His nostrils flared. “Is that a joke?”

No. Yes.

I hung my head. “I don’t know.” I shrugged. “Maybe?”

“I got my girlfriend pregnant when we were freshmen. It was during the time of my parents’ divorce, and she got an abortion. She told me afterward.”

I felt punched by that statement. I could only stare at him. “Shay—”

“I’m pretty sure one of my stepsisters has an eating disorder. I told my mom, but she doesn’t want to deal with it, or has no clue how to, so she ignores it. I think my little brother is gay, and I worry about him. If he is, he hasn’t told anyone and I want to support him and protect him when and if he comes out. Anything else?”

He would’ve had a kid . . .

He hadn’t known . . .

I asked, feeling so small now, “You found out she was pregnant after the abortion?”

“Yeah,” he clipped out. His jaw clenched. “I’ve never told anyone, so you’re the first.”
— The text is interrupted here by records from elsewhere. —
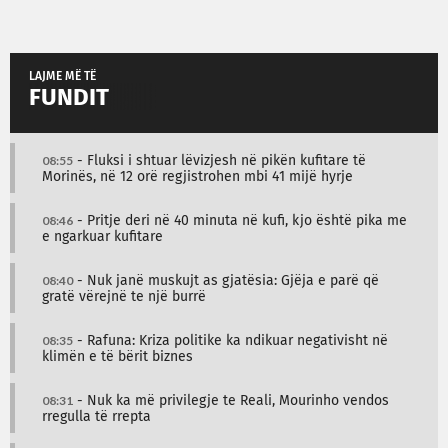
LAJME MË TË
FUNDIT
08:55
- Fluksi i shtuar lëvizjesh në pikën kufitare të
Morinës, në 12 orë regjistrohen mbi 41 mijë hyrje
08:46
- Pritje deri në 40 minuta në kufi, kjo është pika me
e ngarkuar kufitare
08:40
- Nuk janë muskujt as gjatësia: Gjëja e parë që
gratë vërejnë te një burrë
08:35
- Rafuna: Kriza politike ka ndikuar negativisht në
klimën e të bërit biznes
08:31
- Nuk ka më privilegje te Reali, Mourinho vendos
rregulla të rrepta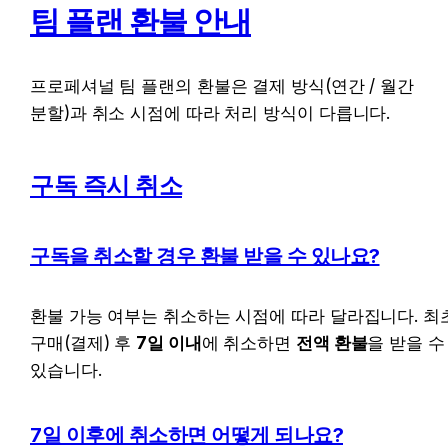
팀 플랜 환불 안내
프로페셔널 팀 플랜의 환불은 결제 방식(연간 / 월간 
분할)과 취소 시점에 따라 처리 방식이 다릅니다.
구독 즉시 취소
구독을 취소할 경우 환불 받을 수 있나요?
환불 가능 여부는 취소하는 시점에 따라 달라집니다. 최초
구매(결제) 후 
7일 이내
에 취소하면 
전액 환불
을 받을 수 
있습니다.
7일 이후에 취소하면 어떻게 되나요?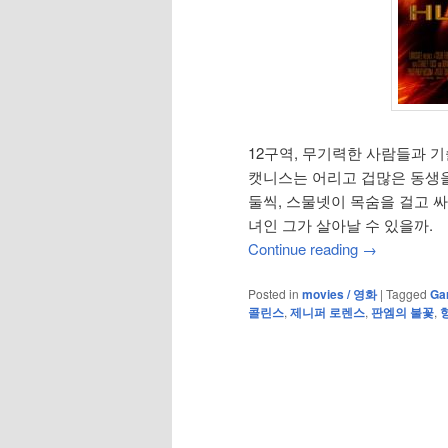
12구역, 무기력한 사람들과 
캣니스는 어리고 겁많은 동생을
둘씩, 스물넷이 목숨을 걸고 싸
녀인 그가 살아날 수 있을까.
Continue reading
→
Posted in
movies / 영화
|
Tagged
Ga
콜린스
,
제니퍼 로렌스
,
판엠의 불꽃
,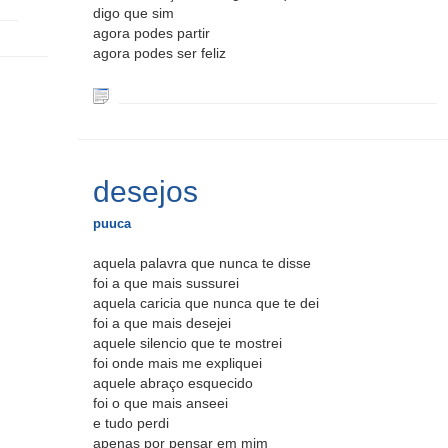
digo que sim
agora podes partir
agora podes ser feliz
desejos
puuca
aquela palavra que nunca te disse
foi a que mais sussurei
aquela caricia que nunca que te dei
foi a que mais desejei
aquele silencio que te mostrei
foi onde mais me expliquei
aquele abraço esquecido
foi o que mais anseei
e tudo perdi
apenas por pensar em mim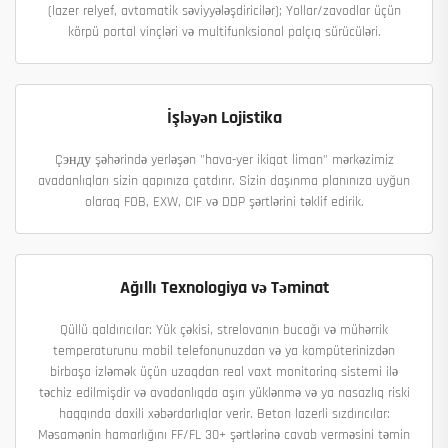
(lazer relyef, avtomatik səviyyələşdiricilər); Yollar/zavodlar üçün
körpü portal vinçləri və multifunksional palçıq sürücüləri.
İşləyən Lojistika
Çэнду şəhərində yerləşən "hava-yer ikiqat liman" mərkəzimiz
avadanlıqları sizin qapınıza çatdırır. Sizin daşınma planınıza uyğun
olaraq FOB, EXW, CIF və DDP şərtlərini təklif edirik.
Ağıllı Texnologiya və Təminat
Qüllü qaldırıcılar: Yük çəkisi, strelovanın bucağı və mühərrik
temperaturunu mobil telefonunuzdan və ya kompüterinizdən
birbaşa izləmək üçün uzaqdan real vaxt monitorinq sistemi ilə
təchiz edilmişdir və avadanlıqda aşırı yüklənmə və ya nasazlıq riski
haqqında daxili xəbərdarlıqlar verir. Beton lazerli sızdırıcılar:
Məsamənin hamarlığını FF/FL 30+ şərtlərinə cavab verməsini təmin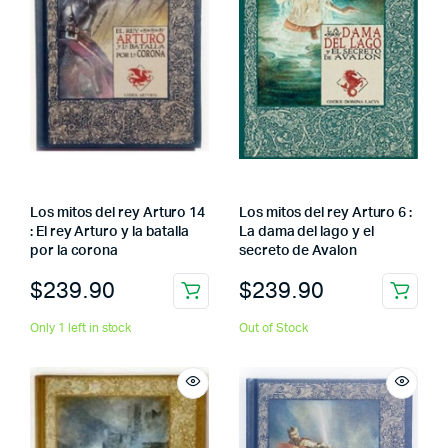
Los mitos del rey Arturo 14
Los mitos del rey Arturo 6 :
: El rey Arturo y la batalla
La dama del lago y el
por la corona
secreto de Avalon
$
239.90
$
239.90
Only 1 left in stock
Out of Stock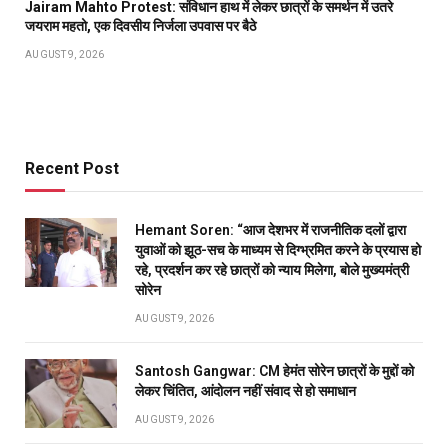
Jairam Mahto Protest: संविधान हाथ में लेकर छात्रों के समर्थन में उतरे
जयराम महतो, एक दिवसीय निर्जला उपवास पर बैठे
AUGUST 9, 2026
Recent Post
Hemant Soren: “आज देशभर में राजनीतिक दलों द्वारा
युवाओं को झूठ-सच के माध्यम से दिग्भ्रमित करने के प्रयास हो
रहे, प्रदर्शन कर रहे छात्रों को न्याय मिलेगा, बोले मुख्यमंत्री
सोरेन
AUGUST 9, 2026
Santosh Gangwar: CM हेमंत सोरेन छात्रों के मुद्दों को
लेकर चिंतित, आंदोलन नहीं संवाद से हो समाधान
AUGUST 9, 2026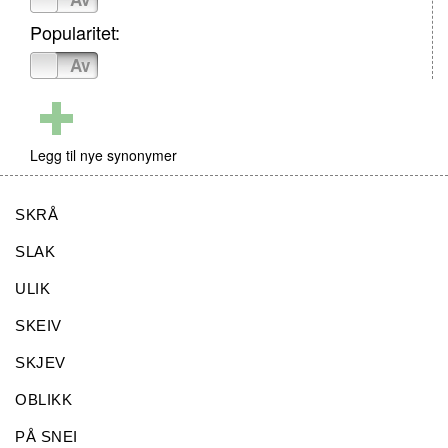
Popularitet:
På
Av
Legg til nye synonymer
SKRÅ
SLAK
ULIK
SKEIV
SKJEV
OBLIKK
PÅ SNEI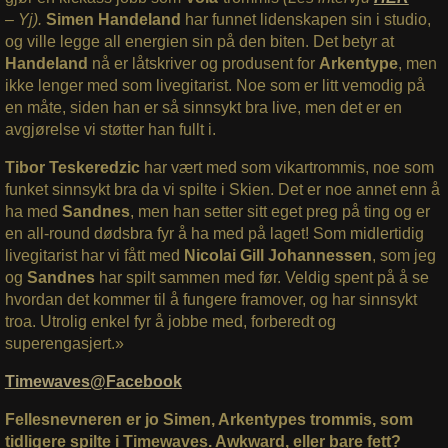
– Yj).
Simen Handeland
har funnet lidenskapen sin i studio,
og ville legge all energien sin på den biten. Det betyr at
Handeland
nå er låtskriver og produsent for
Arkentype
, men
ikke lenger med som livegitarist. Noe som er litt vemodig på
en måte, siden han er så sinnsykt bra live, men det er en
avgjørelse vi støtter han fullt i.
Tibor Teskeredzic
har vært med som vikartrommis, noe som
funket sinnsykt bra da vi spilte i Skien. Det er noe annet enn å
ha med
Sandnes
, men han setter sitt eget preg på ting og er
en all-round dødsbra fyr å ha med på laget! Som midlertidig
livegitarist har vi fått med
Nicolai Gill Johannessen
, som jeg
og
Sandnes
har spilt sammen med før. Veldig spent på å se
hvordan det kommer til å fungere framover, og har sinnsykt
troa. Utrolig enkel fyr å jobbe med, forberedt og
superengasjert.»
Timewaves@Facebook
Fellesnevneren er jo Simen, Arkentypes trommis, som
tidligere spilte i Timewaves. Awkward, eller bare fett?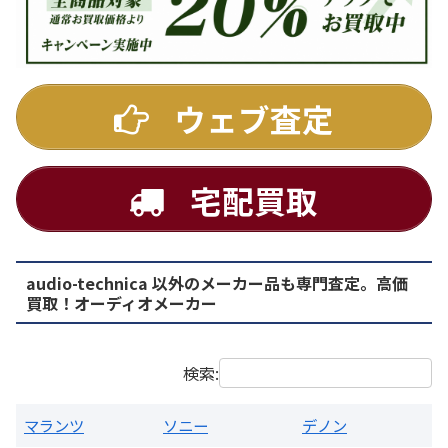
DENON
ウェブ査定
宅配買取
audio-technica 以外のメーカー品も専門査定。高価
PMA-1500AE プリメインアンプ
買取！オーディオメーカー
買取価格：
お問合せください
検索:
マランツ
ソニー
デノン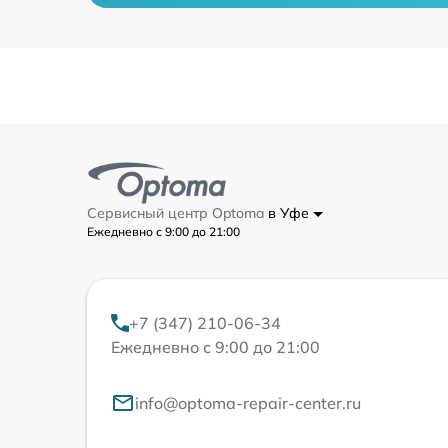
Сервисный центр Optoma
в Уфе
Ежедневно с 9:00 до 21:00
+7 (347) 210-06-34
Ежедневно с 9:00 до 21:00
info@optoma-repair-center.ru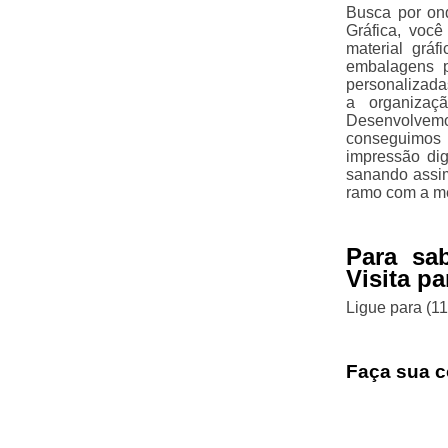
Busca por on
Gráfica, voc
material gráf
embalagens pe
personalizada
a organizaç
Desenvolvemo
conseguimos d
impressão dig
sanando assim
ramo com a me
Para sa
Visita p
Ligue para
(1
Faça sua c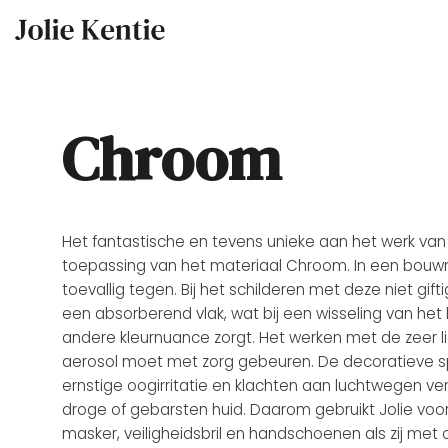
Skip
to
content
Chroom
Het fantastische en tevens unieke aan het werk van 
toepassing van het materiaal Chroom. In een bouwm
toevallig tegen. Bij het schilderen met deze niet gift
een absorberend vlak, wat bij een wisseling van het 
andere kleurnuance zorgt. Het werken met de zeer l
aerosol moet met zorg gebeuren. De decoratieve sp
ernstige oogirritatie en klachten aan luchtwegen v
droge of gebarsten huid. Daarom gebruikt Jolie voor
masker, veiligheidsbril en handschoenen als zij met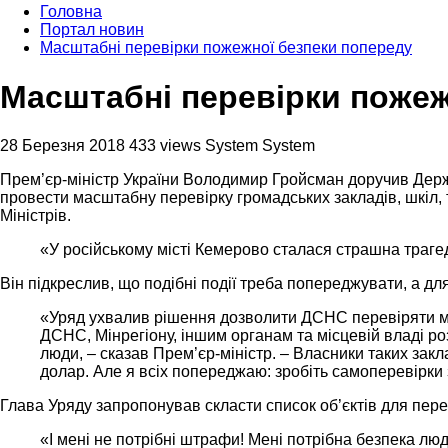
Головна
Портал новин
Масштабні перевірки пожежної безпеки попереду
Масштабні перевірки пожеж
28 Березня 2018
433 views
System System
Прем’єр-міністр України Володимир Гройсман доручив Держа
провести масштабну перевірку громадських закладів, шкіл, 
Міністрів.
«У російському місті Кемерово сталася страшна трагед
Він підкреслив, що подібні події треба попереджувати, а дл
«Уряд ухвалив рішення дозволити ДСНС перевіряти мі
ДСНС, Мінрегіону, іншим органам та місцевій владі роз
люди, – сказав Прем’єр-міністр. – Власники таких зак
долар. Але я всіх попереджаю: зробіть самоперевірки з
Глава Уряду запропонував скласти список об’єктів для перев
«І мені не потрібні штрафи! Мені потрібна безпека люд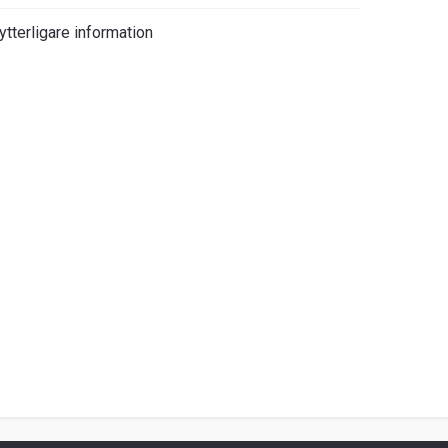
ytterligare information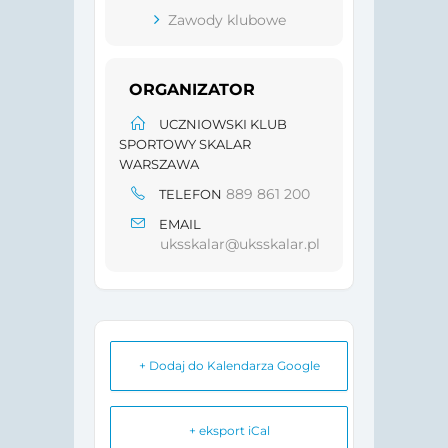
Zawody klubowe
ORGANIZATOR
UCZNIOWSKI KLUB
SPORTOWY SKALAR
WARSZAWA
889 861 200
TELEFON
EMAIL
uksskalar@uksskalar.pl
+ Dodaj do Kalendarza Google
+ eksport iCal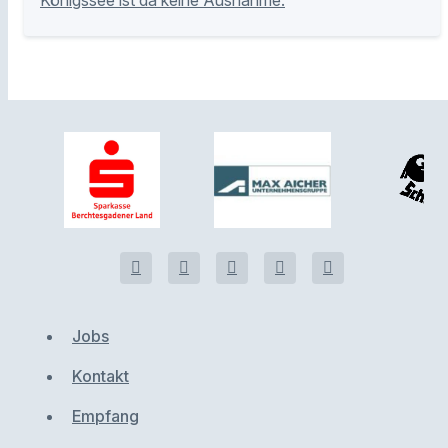
Jobs
Kontakt
Empfang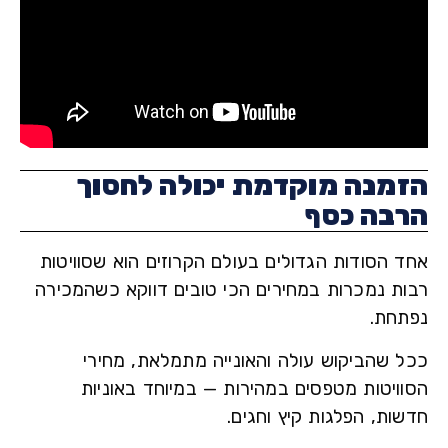
מנה מוקדמת יכולה לחסוך
בה כסף
 הסודות הגדולים בעולם הקרוזים הוא שסוויטות
ת נמכרות במחירים הכי טובים דווקא כשהמכירה
חת.
 שהביקוש עולה והאונייה מתמלאת, מחירי
ויטות מטפסים במהירות — במיוחד באוניות
ות, הפלגות קיץ וחגים.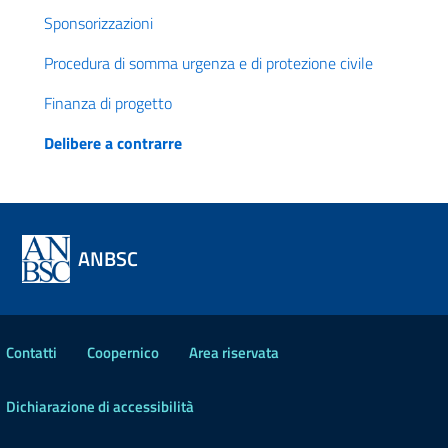
Sponsorizzazioni
Procedura di somma urgenza e di protezione civile
Finanza di progetto
Delibere a contrarre
ANBSC
Contatti
Coopernico
Area riservata
Dichiarazione di accessibilità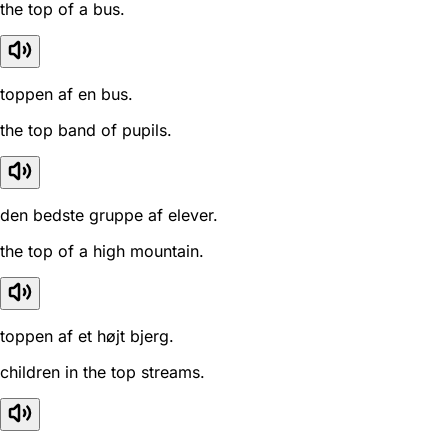
the top of a bus.
toppen af en bus.
the top band of pupils.
den bedste gruppe af elever.
the top of a high mountain.
toppen af et højt bjerg.
children in the top streams.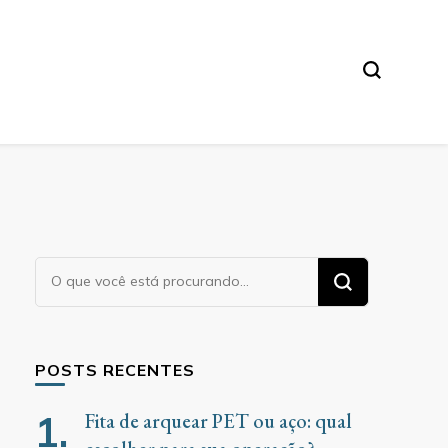
Procurando
algo?
POSTS RECENTES
Fita de arquear PET ou aço: qual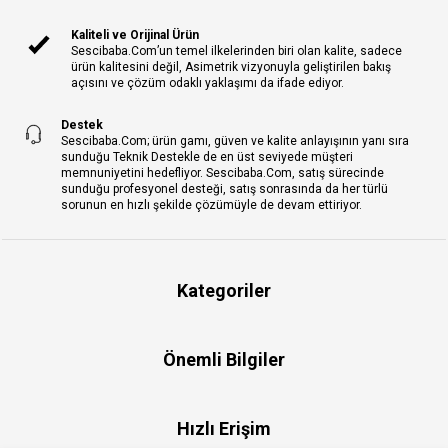
Kaliteli ve Orijinal Ürün
Sescibaba.Com’un temel ilkelerinden biri olan kalite, sadece
ürün kalitesini değil, Asimetrik vizyonuyla geliştirilen bakış
açısını ve çözüm odaklı yaklaşımı da ifade ediyor.
Destek
Sescibaba.Com; ürün gamı, güven ve kalite anlayışının yanı sıra
sunduğu Teknik Destekle de en üst seviyede müşteri
memnuniyetini hedefliyor. Sescibaba.Com, satış sürecinde
sunduğu profesyonel desteği, satış sonrasında da her türlü
sorunun en hızlı şekilde çözümüyle de devam ettiriyor.
Kategoriler
Önemli Bilgiler
Hızlı Erişim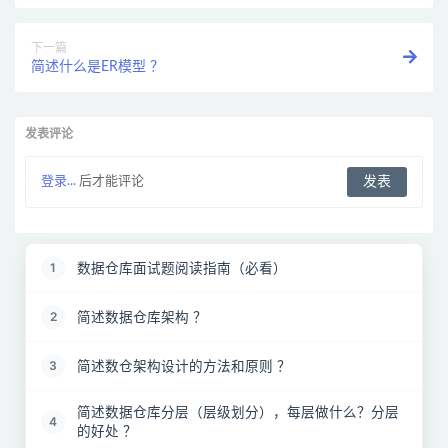
下一篇
简述什么是ER模型 ？
发表评论
登录...
后才能评论
数据仓库面试题阅读指南（必看）
1
简述数据仓库架构 ？
2
简述数仓架构设计的方法和原则 ？
3
简述数据仓库分层（层级划分），每层做什么？分层
4
的好处 ？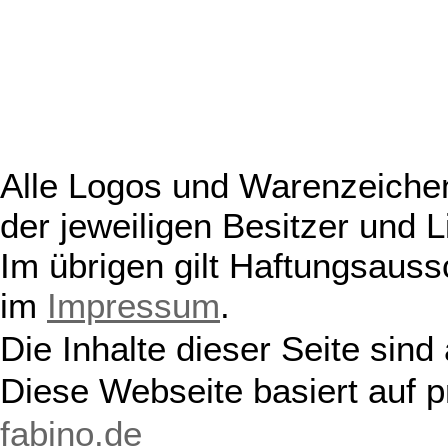
Alle Logos und Warenzeichen
der jeweiligen Besitzer und L
Im übrigen gilt Haftungsauss
im
Impressum
.
Die Inhalte dieser Seite sind
Diese Webseite basiert auf 
fabino.de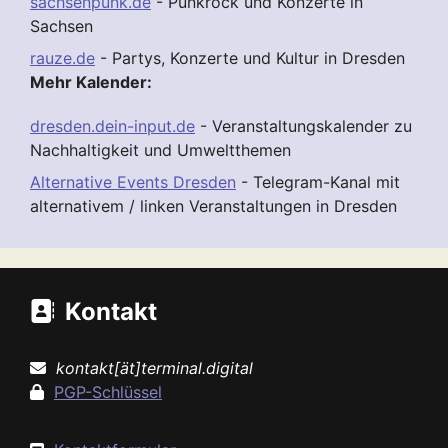
sachsenpunk.de
- Punkrock und Konzerte in
Sachsen
rauze.de
- Partys, Konzerte und Kultur in Dresden
Mehr Kalender:
dresden.dein-input.de
- Veranstaltungskalender zu
Nachhaltigkeit und Umweltthemen
Alternative Events Dresden
- Telegram-Kanal mit
alternativem / linken Veranstaltungen in Dresden
Kontakt
kontakt[ät]terminal.digital
PGP-Schlüssel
What had I done? He was hurting.

“I’m sorry,” I said.

He looked away, straightening in his seat. A moment passed. A second one. Total silence. Then he hit the steering wheel. “Shit!” His head went down, and I looked over. His eyes were closed. Another moment later, his voice was so soft, “I’ve never talked about that.” He looked up, his eyes in agony. “It wasn’t meant to keep you out. I don’t talk about that with anyone. My closest friend is Linde, or was Linde. It’s you now. I’m not really close to people. It isn’t that I purposely keep secrets. I, just, don’t talk. To anyone.”

He was loved by so many.

He was wanted by so many.

He confided in no one.

He was alone.

I reached over and took his hand. “I’m sorry.”

He squeezed it. “You already said that.”

“I mean it. I was being a bitch. I was hurting, and—”

He shook his head. “You’re fine. I need to talk, and I don’t. I never have. That girlfriend, when she told me about the abortion, she shattered me. Then my parents got divorced and started building their new families. I don’t want to be all ‘woe is me, feel sorry for me.’ It was never like that. I’ve always had friends. I’ve dated, but no one got in.” His gaze fell to my lips, then back to my eyes. “Until you. You got in. And I still don’t quite know how it happened, but you’re in, and I thought I was dying when I heard you were in trouble tonight. I couldn’t drive here fast enough. I wanted to hurt whoever was hurting you, and then I saw it was Phoebe, and I still have no clue who she is.”